How can we talk to each other, understand each other, discuss with respect, communicate about projects and objectives, convey our needs and listen to those of the other? How to communicate by placing respect and understanding of others at the heart of the discussion? How to communicate outside of the offensive and the defensive?
I ask myself these questions because I am constantly confronted with them, first of all with myself, in my way of communicating and understanding others, but also within my own family and within places in transition where I have been working since the start of my trip, in search of other ways of life.
In the different places where I have been as a volunteer since the end of August, communication has appeared to me each time as a difficult subject and revealing essential and deep problems about our way of living together today. Whether it is a small farm in transition, a straw built house, a family farm in aromatic products or an organic market garden, all these places focused on an ecological approach and a desire for transition appeared to me as lacking in communication but above all in ways to communicate. And while everyone still tried to do their best, that didn’t prevent problems from happening on a recurring basis. How could all these places turned towards a future where living together, community appear as essential pillars of success, could they have so many communication problems?

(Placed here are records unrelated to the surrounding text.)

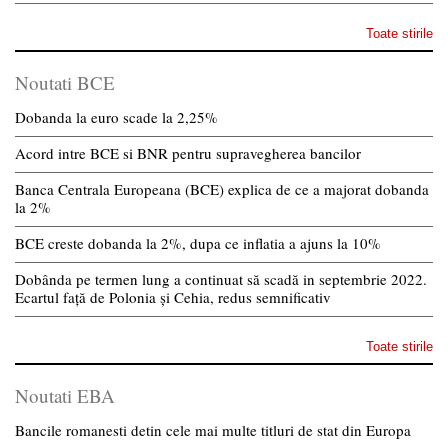
Toate stirile
Noutati BCE
Dobanda la euro scade la 2,25%
Acord intre BCE si BNR pentru supravegherea bancilor
Banca Centrala Europeana (BCE) explica de ce a majorat dobanda
la 2%
BCE creste dobanda la 2%, dupa ce inflatia a ajuns la 10%
Dobânda pe termen lung a continuat să scadă in septembrie 2022.
Ecartul față de Polonia și Cehia, redus semnificativ
Toate stirile
Noutati EBA
Bancile romanesti detin cele mai multe titluri de stat din Europa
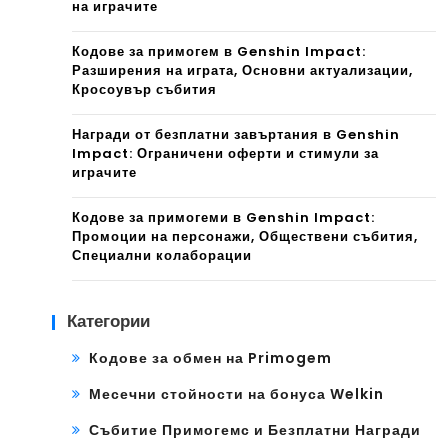
на играчите
Кодове за примогем в Genshin Impact:
Разширения на играта, Основни актуализации,
Кросоувър събития
Награди от безплатни завъртания в Genshin
Impact: Ограничени оферти и стимули за
играчите
Кодове за примогеми в Genshin Impact:
Промоции на персонажи, Обществени събития,
Специални колаборации
Категории
Кодове за обмен на Primogem
Месечни стойности на бонуса Welkin
Събитие Примогемс и Безплатни Награди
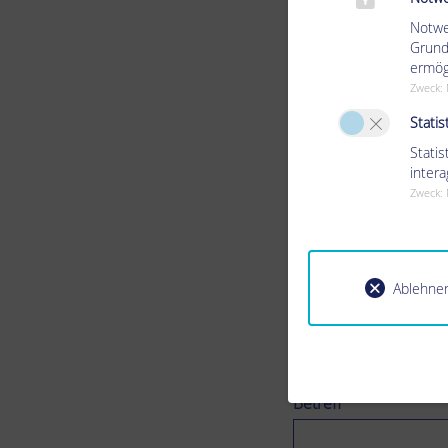
Vorname
*
Notwe
Grund
ermög
Zweck
:
Straße
*
Statis
Stati
PLZ/Ort
*
inter
Zweck
:
Telefon
Ablehne
E-mail
Betreff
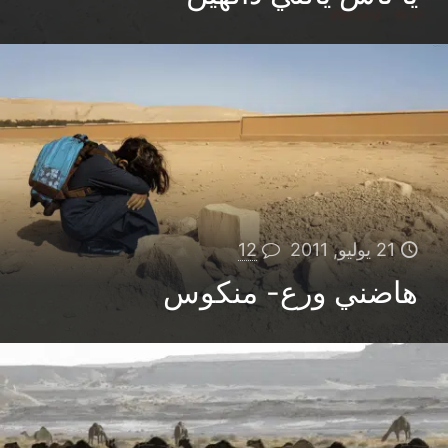
21 يوليو, 2011
12
هاضني ورع- منكوس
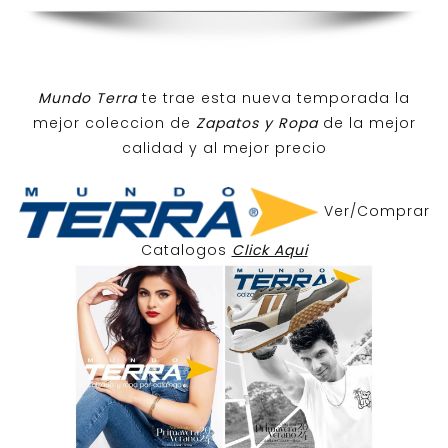
Mundo Terra
te trae esta nueva temporada la
mejor coleccion de
Zapatos y Ropa
de la mejor
calidad y al mejor precio
Ver/Comprar
Catalogos
Click Aqui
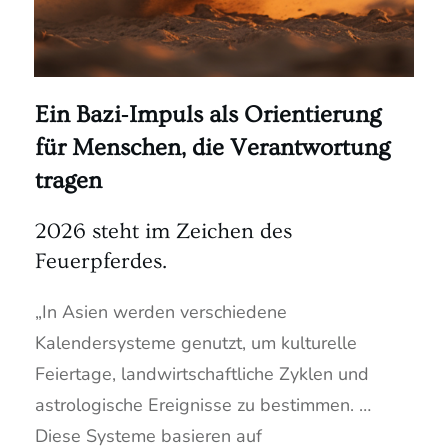
Ein Bazi‑Impuls als Orientierung
für Menschen, die Verantwortung
tragen
2026 steht im Zeichen des
Feuerpferdes.
„In Asien werden verschiedene
Kalendersysteme genutzt, um kulturelle
Feiertage, landwirtschaftliche Zyklen und
astrologische Ereignisse zu bestimmen. …
Diese Systeme basieren auf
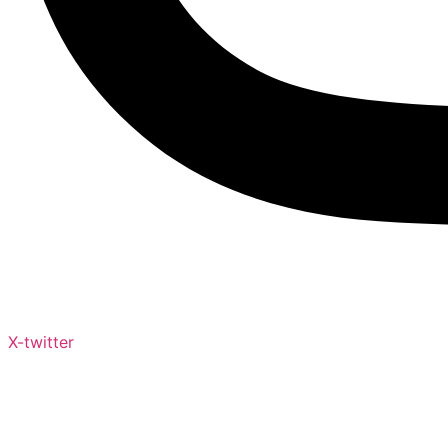
X-twitter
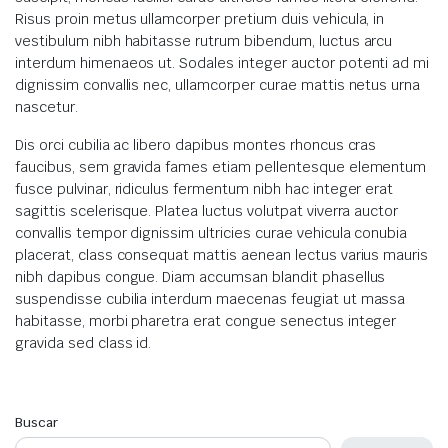
Risus proin metus ullamcorper pretium duis vehicula, in
vestibulum nibh habitasse rutrum bibendum, luctus arcu
interdum himenaeos ut. Sodales integer auctor potenti ad mi
dignissim convallis nec, ullamcorper curae mattis netus urna
nascetur.
Dis orci cubilia ac libero dapibus montes rhoncus cras
faucibus, sem gravida fames etiam pellentesque elementum
fusce pulvinar, ridiculus fermentum nibh hac integer erat
sagittis scelerisque. Platea luctus volutpat viverra auctor
convallis tempor dignissim ultricies curae vehicula conubia
placerat, class consequat mattis aenean lectus varius mauris
nibh dapibus congue. Diam accumsan blandit phasellus
suspendisse cubilia interdum maecenas feugiat ut massa
habitasse, morbi pharetra erat congue senectus integer
gravida sed class id.
Buscar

The question is important. Because it reveals our dysfunctions, our habits and our fears about the future. How do all these places in transition, how all these eco-places that are now created almost every week, manage to live together? How is it possible to believe and advocate a future based on sharing, understanding and respect if we are not able to communicate with each other first? How can we claim a participatory democracy, a community society if we are not even able to listen to ourselves? I, who am naturally solitary and emotional and who already have difficulty in communicating in a benevolent way towards myself or my own family, how am I going to live in community? Am I able to change? Am I able to learn to communicate in a different way? Am I able to be accommodating to anyone, regardless of orientation or character? Am I able to communicate without getting angry, by detecting the needs of my interlocutor behind the often hurtful words? Am I able to put my ego aside to really listen to the other?
When I see the communicational problems of the places where I have volunteered until now (non-statement of needs, undefined objectives, aggressive discussions, problems of listening in couples, superficial relationships, ego problem, lack of organization, etc) and my own conflicting exchanges, it seems obvious to me that the first thing to do before even setting up the world of tomorrow is to learn to communicate. We can only set up a new society, a new democracy if we work on our dysfunctions so as not to repeat the same mistakes over and over again. We need to unlearn what today’s society teaches us, based on violence (aggressiveness, competition, disrespect, burying our emotional needs) in order to relearn how to live together and to communicate in a benevolent way. Language and words have a determining role in the establishment of benevolent or conflictual relationships. Learning non-violent communication, in which empathy is at the heart of the process, therefore seems to me to be an essential step to take. As the founder of the technique, Marshall Rosenberg says, we need to use a mode of communication that fosters the impulse of the heart and connects us to ourselves and others and put in place the government structures that promote these exchanges.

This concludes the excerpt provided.